ToxSyn-PT: A Synthetic Fine-Grained Dataset of Minority-Targeted Toxic Language in Portuguese
Researchers introduce ToxSyn-PT, a large-scale Portuguese dataset for detecting hate speech targeting minority groups, featuring fine-grained annotations and non-toxic counterexamples absent in existing datasets. The study reveals that hate speech detection models trained on social media fail to generalize to minority-specific contexts, exposing critical gaps in current evaluation metrics and highlighting the need for specialized datasets in non-English languages.
ToxSyn-PT addresses a significant blind spot in natural language processing: the shortage of high-quality training data for hate speech detection in languages beyond English, particularly for nuanced, minority-targeted harassment.
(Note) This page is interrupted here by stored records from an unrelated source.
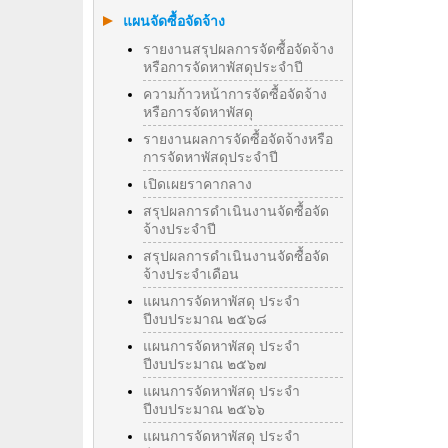
แผนจัดซื้อจัดจ้าง
รายงานสรุปผลการจัดซื้อจัดจ้าง
หรือการจัดหาพัสดุประจำปี
ความก้าวหน้าการจัดซื้อจัดจ้าง
หรือการจัดหาพัสดุ
รายงานผลการจัดซื้อจัดจ้างหรือ
การจัดหาพัสดุประจําปี
เปิดเผยราคากลาง
สรุปผลการดำเนินงานจัดซื้อจัด
จ้างประจำปี
สรุปผลการดำเนินงานจัดซื้อจัด
จ้างประจำเดือน
แผนการจัดหาพัสดุ ประจำ
ปีงบประมาณ ๒๕๖๘
แผนการจัดหาพัสดุ ประจำ
ปีงบประมาณ ๒๕๖๗
แผนการจัดหาพัสดุ ประจำ
ปีงบประมาณ ๒๕๖๖
แผนการจัดหาพัสดุ ประจำ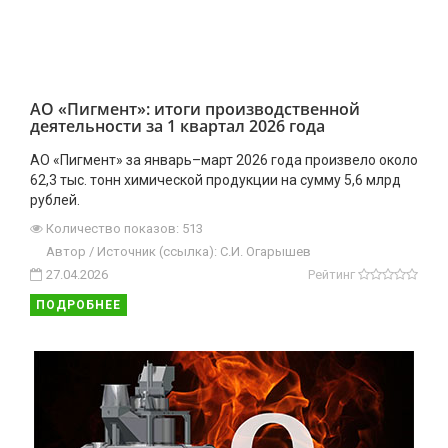
АО «Пигмент»: итоги производственной
деятельности за 1 квартал 2026 года
АО «Пигмент» за январь–март 2026 года произвело около
62,3 тыс. тонн химической продукции на сумму 5,6 млрд
рублей.
Количество показов: 513
Автор / Источник (ссылка): С.И. Огарышев
27.04.2026
Рейтинг
ПОДРОБНЕЕ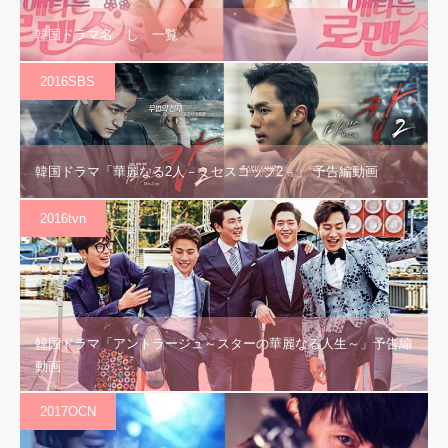
韓国ドラマ名 し 一覧
2016SBS
韓国ドラマ「華麗なる2人－ミセスコップ2－」 予告編動画
2016tvn
韓国ドラマ「アントラージュ～スターの華麗なる人生～」予告編
動画
2017OCN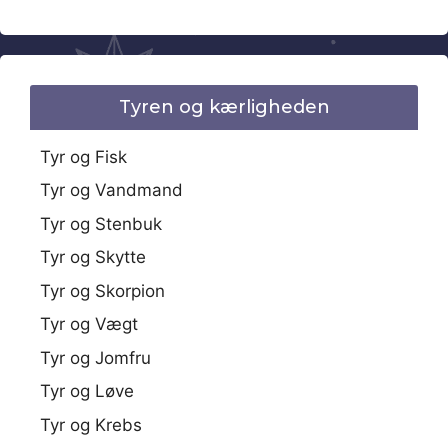
Tyren og kærligheden
Tyr og Fisk
Tyr og Vandmand
Tyr og Stenbuk
Tyr og Skytte
Tyr og Skorpion
Tyr og Vægt
Tyr og Jomfru
Tyr og Løve
Tyr og Krebs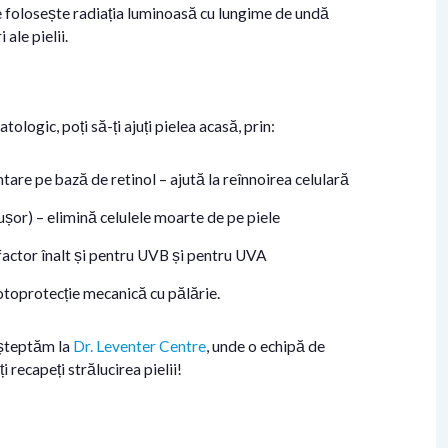
e folosește radiația luminoasă cu lungime de undă
 ale pielii.
logic, poți să-ți ajuți pielea acasă, prin:
are pe bază de retinol – ajută la reînnoirea celulară
ușor) – elimină celulele moarte de pe piele
factor înalt și pentru UVB și pentru UVA
fotoprotecție mecanică cu pălărie.
așteptăm la
Dr. Leventer Centre
, unde o echipă de
i recapeți strălucirea pielii!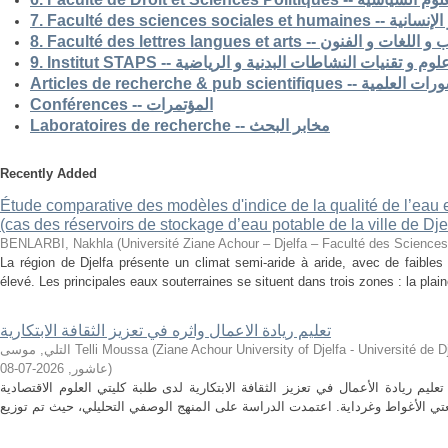
7. Faculté des science
8. Faculté des lettres langues et arts -- الفنون
9. Institut STAPS --  و تقنيات النشاطات البدنية و الرياضية
Articles de recherche & pub s
Conférences -- المؤتمرات
Laboratoires de recherche -- مخابر البحث
Recently Added
Étude comparative des modèles d'indice de la qualité de l’eau e
(cas des réservoirs de stockage d’eau potable de la ville de Dje
BENLARBI, Nakhla
(
Université Ziane Achour – Djelfa – Faculté des Sciences 
La région de Djelfa présente un climat semi-aride à aride, avec de faibles 
élevé. Les principales eaux souterraines se situent dans trois zones : la plain
تعليم ريادة الاعمال واثره في تعزيز الثقافة الابتكارية
التلي, موسى Telli Moussa
(
Ziane Achour University of Djelfa - Université de Djelfa - Ziane 
2026-07-08
,
عاشور
)
م ريادة الأعمال في تعزيز الثقافة الابتكارية لدى طلبة كليتي العلوم الاقتصادية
The dataset's four-stage synthetic generation pipeline produces 9 protected minority group categories with discourse-type annotations capturing rhetorical strategies like sarcasm and dehumanization—elements crucial for distinguishing genuine hate from casual discussion. This granularity represents a methodological advancement over binary toxic/non-toxic labeling prevalent in existing corpora.
The research's most consequential finding challenges how the AI community evaluates model performance. The mutual generalization failure between social-media-trained models and minority-specific contexts reveals that these represent fundamentally different tasks. Standard metrics like Macro F1 scores mask catastrophic failures in specific domains, creating a false sense of model robustness. This discovery has implications for deployed hate speech detection systems that may perform adequately on aggregate benchmarks while failing users from minority communities.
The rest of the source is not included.